§ **Available records**
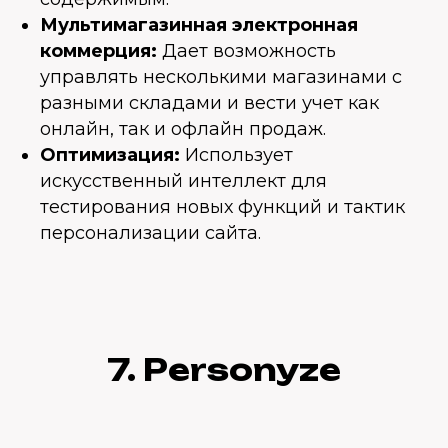
Мультимагазинная электронная
коммерция:
Дает возможность
управлять несколькими магазинами с
разными складами и вести учет как
онлайн, так и офлайн продаж.
Оптимизация:
Использует
искусственный интеллект для
тестирования новых функций и тактик
персонализации сайта.
7. Personyze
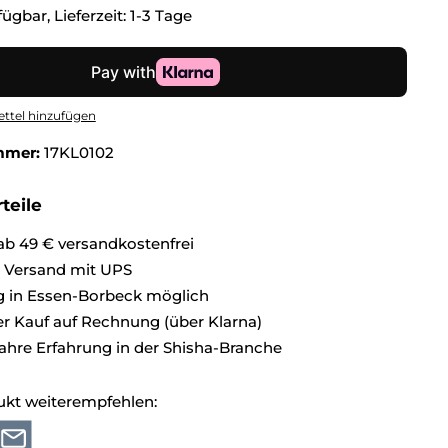
ügbar, Lieferzeit: 1-3 Tage
ttel hinzufügen
mmer:
17KL0102
teile
ab 49 € versandkostenfrei
r Versand mit UPS
 in Essen-Borbeck möglich
 Kauf auf Rechnung (über Klarna)
ahre Erfahrung in der Shisha-Branche
ukt weiterempfehlen:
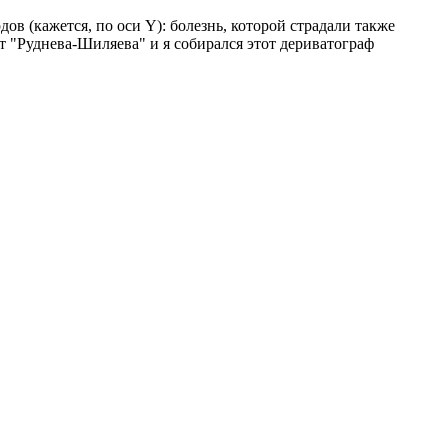
дов (кажется, по оси Y): болезнь, которой страдали также
т "Руднева-Шиляева" и я собирался этот дериватограф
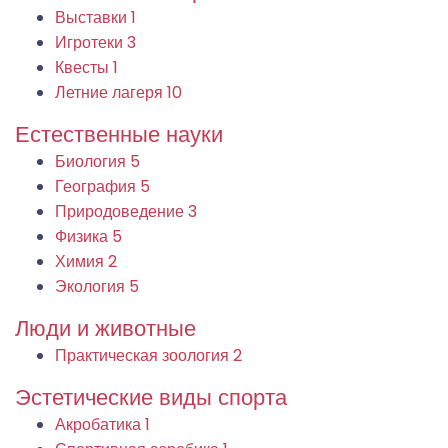
Выставки
1
Игротеки
3
Квесты
1
Летние лагеря
10
Естественные науки
Биология
5
География
5
Природоведение
3
Физика
5
Химия
2
Экология
5
Люди и животные
Практическая зоология
2
Эстетические виды спорта
Акробатика
1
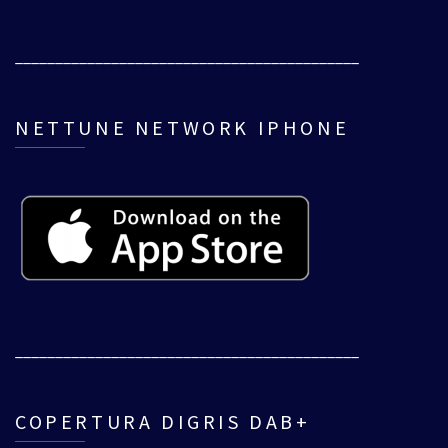
___________________________________________
NETTUNE NETWORK IPHONE
___________________________________________
COPERTURA DIGRIS DAB+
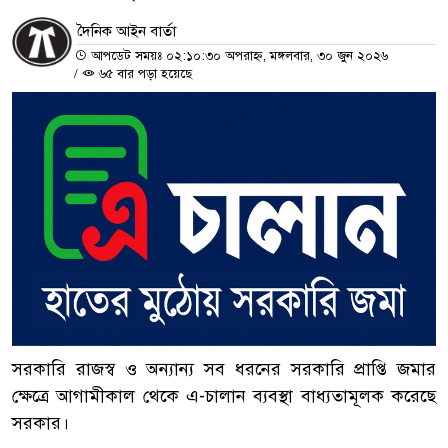
দৈনিক আইন বার্তা
আপডেট সময়ঃ ০২:১০:৩০ অপরাহ্ন, মঙ্গলবার, ৩০ জুন ২০২৬
/
৬৫ বার পড়া হয়েছে
সরকারি রাজস্ব ও অন্যান্য সব ধরনের সরকারি প্রাপ্তি জমার
ক্ষেত্রে আগামীকাল থেকে এ-চালান ব্যবস্থা বাধ্যতামূলক করেছে
সরকার।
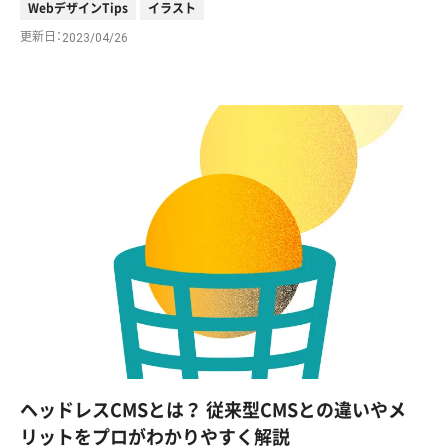
WebデザインTips
イラスト
更新日
2023/04/26
ヘッドレスCMSとは？ 従来型CMSとの違いやメ
リットをプロがわかりやすく解説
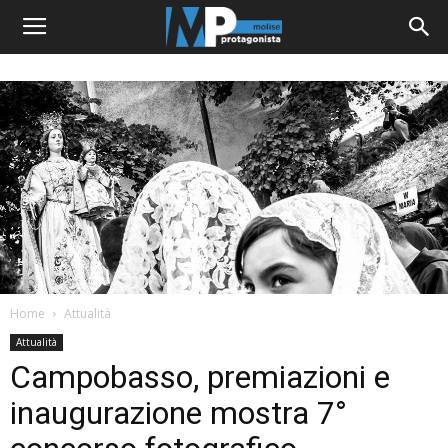
Home
Attualità
Attualità
Campobasso, premiazioni e
inaugurazione mostra 7°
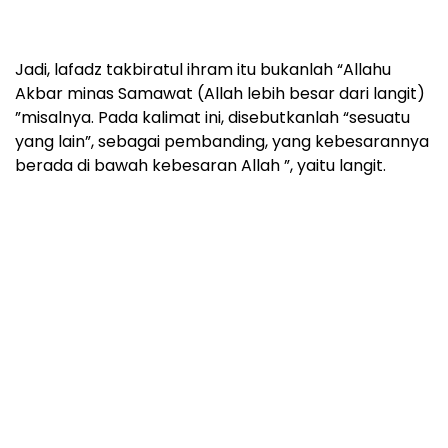
Jadi, lafadz takbiratul ihram itu bukanlah “Allahu
Akbar minas Samawat (Allah lebih besar dari langit)
”misalnya. Pada kalimat ini, disebutkanlah “sesuatu
yang lain”, sebagai pembanding, yang kebesarannya
berada di bawah kebesaran Allah ”, yaitu langit.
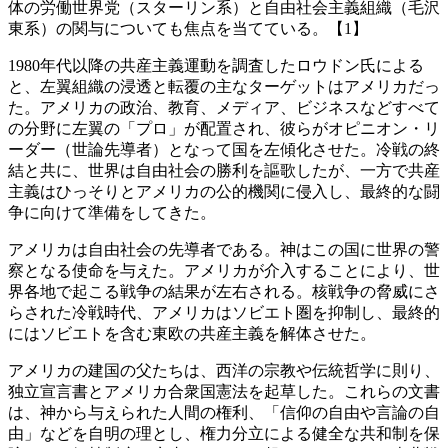
体の労働世界党（スターリン系）と自由社会主義組織（毛沢
東系）の関与についても焦点を当てている。【1】
1980年代以降の共産主義運動を調査したロウドン氏による
と、左翼組織の浸透と転覆の主なターゲットはアメリカだっ
た。アメリカの政治、教育、メディア、ビジネスなどすべて
の分野に左翼の「プロ」が配置され、彼らがオピニオン・リ
ーダー（世論先導者）となって国を左傾化させた。冷戦の終
結と共に、世界は自由社会の勝利を謳歌したが、一方で共産
主義はひっそりとアメリカの公的機関に侵入し、最終的な闘
争に向けて準備をしてきた。
アメリカは自由社会の先導者である。神はこの国に世界の警
察となる使命を与えた。アメリカが介入することにより、世
界各地で起こる戦争の結果が左右される。核戦争の脅威にさ
らされた冷戦時代、アメリカはソビエト圏を抑制し、最終的
にはソビエトを含む東欧の共産主義を解体させた。
アメリカの建国の父たちは、西洋の宗教や伝統哲学に則り、
独立宣言書とアメリカ合衆国憲法を起草した。これらの文書
は、神から与えられた人間の権利、「信仰の自由や言論の自
由」などを自明の理とし、権力分立による健全な共和制を保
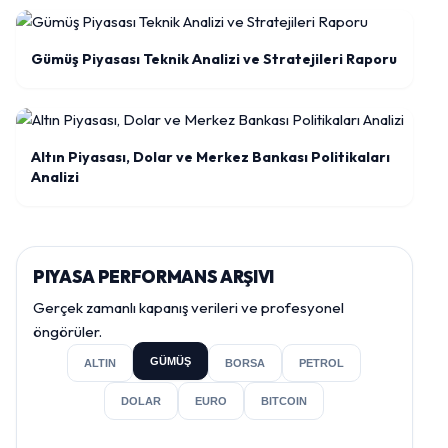
Gümüş Piyasası Teknik Analizi ve Stratejileri Raporu
Altın Piyasası, Dolar ve Merkez Bankası Politikaları
Analizi
PIYASA PERFORMANS ARŞIVI
Gerçek zamanlı kapanış verileri ve profesyonel
öngörüler.
GÜMÜŞ
ALTIN
BORSA
PETROL
DOLAR
EURO
BITCOIN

§ **Exercise objective**
All lines from the one containing "PIYASA PERFORMANS ARŞIVI" to the end of the records are to be duplicated exactly, and no other lines are to be given.

§ **Response area**
PIYASA PERFORMANS ARŞIVI
Gerçek zamanlı kapanış verileri ve profesyonel
öngörüler.
GÜMÜŞ
ALTIN
BORSA
PETROL
DOLAR
EURO
BITCOIN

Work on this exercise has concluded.